Leading economists are forecasting 2010 to mark recovery from “The Great Recession”. We are currently witnessing trends of lowering unemployment and increasing GDP. However, amidst positive trends and recent economic data, we will continue to feel the bite of this recession for a while. We must also remember there is no guarantee 2010 will bring relief. 2010 presents a looming giant of economic catastrophe. Today’s stability, however welcome, is worryingly fragile (see “The Great Stabilisation”; The Economist, Print Edition, Dec 17, 2009). As such, we can expect the business sector to continue operating in the world of economic downturn, no matter what economic indicators and leading economists suggest… hope for the best; plan for the worst, right?

It’s the “planning for the worst” that gets me. It is no secret that when the economy tightens, so do the belts of business. Faced with a slowing / receding economy, our clients (exhibitors and attendees) slice budgets in 3 areas that directly affect the tradeshow / B2B marketing industries: Business Marketing, Training, and Travel. We all agree that fiscal management is a necessity. Efficiency is mandatory to weather economic storms. The problem doesn’t lie in tighter fiscal policies; the problems lie in how fiscal restraint is applied. Simply put; management seems to forget the fundamentals of HOW to market and sell in a recession. What’s ironic is while we complain furiously about the erroneous financial decisions of our clients, we do the SAME THING!

When we look at our slumping exhibit and sponsorship sales, or dropping attendance rates, we blame the economy and the market’s response. We continuously state our frustrations with our market for slicing marketing dollars, training budgets and travel allowances. We continue to bark about our customer’s buying trends and spending habits affecting our ability to sell floor space, sponsorships, conference sessions, and event attendance.
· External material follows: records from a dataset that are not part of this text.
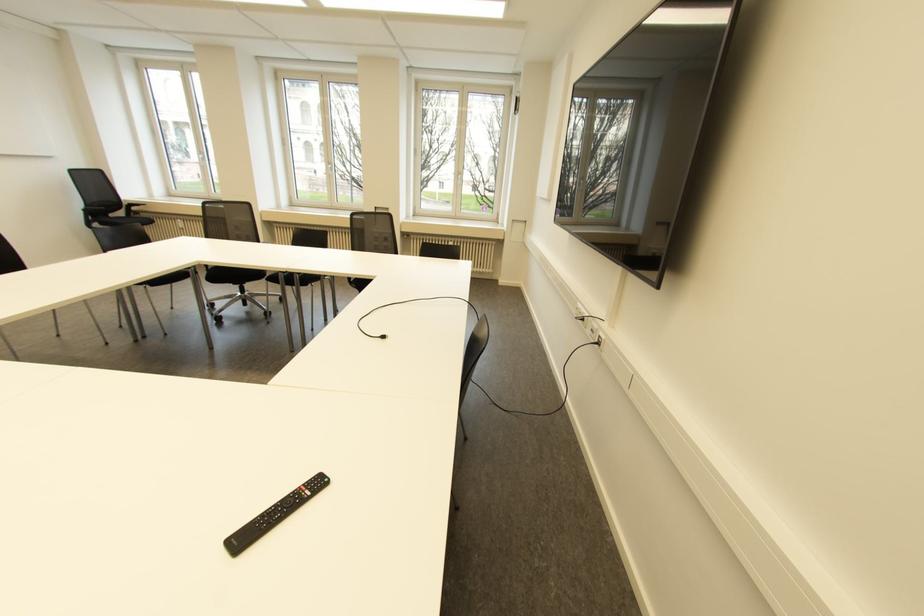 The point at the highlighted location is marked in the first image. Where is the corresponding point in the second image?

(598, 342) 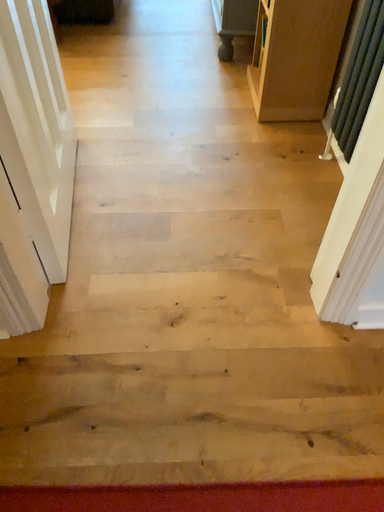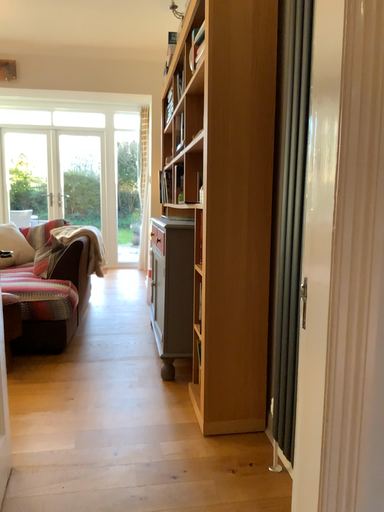 Question: How did the camera likely rotate when shooting the video?

Choices:
 (A) rotated upward
 (B) rotated downward

Answer: (A) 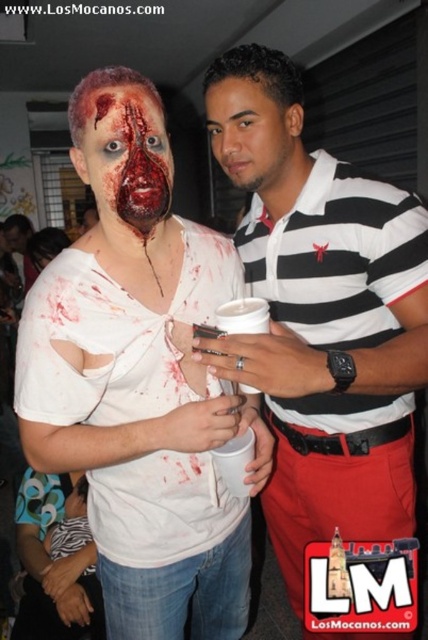 You are at a party and want to move from the zombie character to the person in the red pants. The zombie is at point (98, 176) and the person in red pants is at point (213, 132). Which direction should you move to get closer to the person in red pants?

To move closer to the person in red pants at point (213, 132) from the zombie at point (98, 176), you should move in the direction towards the upper left since point (213, 132) is located above and to the left of point (98, 176).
We do this without consideration to adjustments we have (or have not) made as well.

There was an article published February 19, 2008 in BusinessWeek Magazine (originally published in The Financial Times of London on February 19, 2008), written by John Quelch, a professor at Harvard Business School since 1979. Mr. Quelch is one of ten marketing experts profiled in the 2007 book, “Conversations with Marketing Masters” by Laura Mazur and Louella Miles, and is known world-wide for his research on global marketing, global branding, and marketing communications. He is a non-executive director of WPP Group plc., the world’s second largest marketing services company, and of Pepsi Bottling Group. I don’t think many can question his credentials.
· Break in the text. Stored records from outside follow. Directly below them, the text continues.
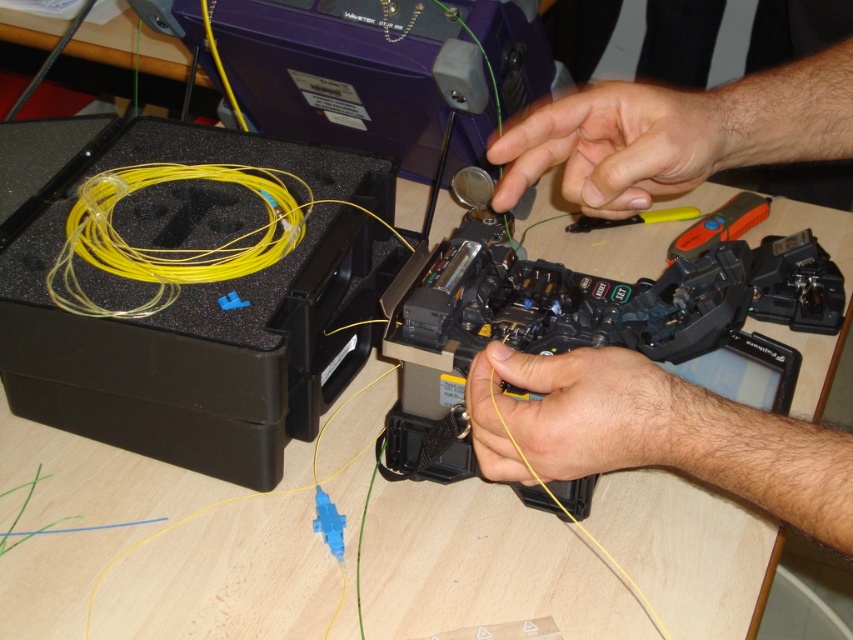 Question: Which of the following is the closest to the observer?

Choices:
 (A) (735, 198)
 (B) (674, 184)

Answer: (B)

Question: Which point is closer to the camera taking this photo?

Choices:
 (A) (672, 211)
 (B) (633, 154)

Answer: (B)

Question: Is the position of smooth yellow wire at center more distant than that of smooth skin at center?

Choices:
 (A) yes
 (B) no

Answer: (B)

Question: Can you confirm if smooth yellow wire at center is positioned to the right of yellow matte wire at center?

Choices:
 (A) yes
 (B) no

Answer: (A)

Question: Is smooth yellow wire at center positioned at the back of yellow matte wire at center?

Choices:
 (A) yes
 (B) no

Answer: (B)

Question: Which point is farther to the camera?

Choices:
 (A) (656, 440)
 (B) (762, 212)
 (C) (509, 156)
 (D) (564, 426)

Answer: (B) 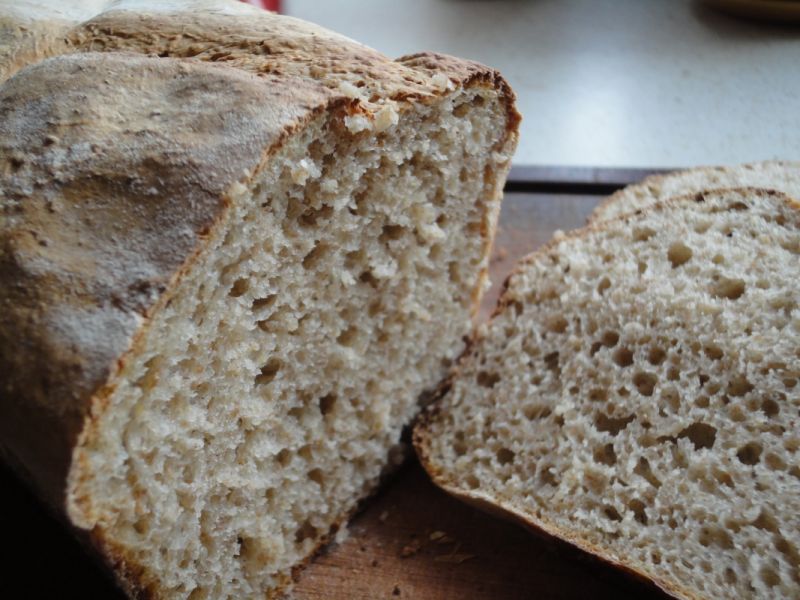 This screenshot has height=600, width=800. Find the location of `wooden cutting board`. wooden cutting board is located at coordinates (394, 551), (530, 226).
Mr. Quelch’s article, “How to Market in a Recession” touches on EIGHT factors a company should consider when creating marketing plans during a recession. It is a reminder of how companies should focus marketing efforts when facing bad economic conditions ahead, and offers great insight as to why each factor must be considered. Many, if not all, apply to our industry as well.

Do WE increase customer research to ensure value positioning and differentiation? Do WE change our marketing message focus more towards “family values in place of images of extreme sports, adventure and rugged individualism”? Do WE maintain our marketing spending or cut according to falling revenues? Do WE adjust our product portfolios according to the changing needs of our customer? Do WE adjust our pricing tactics? Do WE emphasize core values? Is our marketing message on target with the changing environment, and are we continuing to allocate adequate resources? (Read full article HERE)

Just as we look to our client market to respond to economic conditions appropriately, so must we. All in all, 2010 will present another year of battle within the markets we serve. We will battle for market share within the industries our events serve. We will also battle the forces our client’s are engaged with, working to help them overcome challenges and survive. Sales and Marketing tactics will be the primary catalyst to success or failure in 2010. We expect our customers to adjust; we must do the same.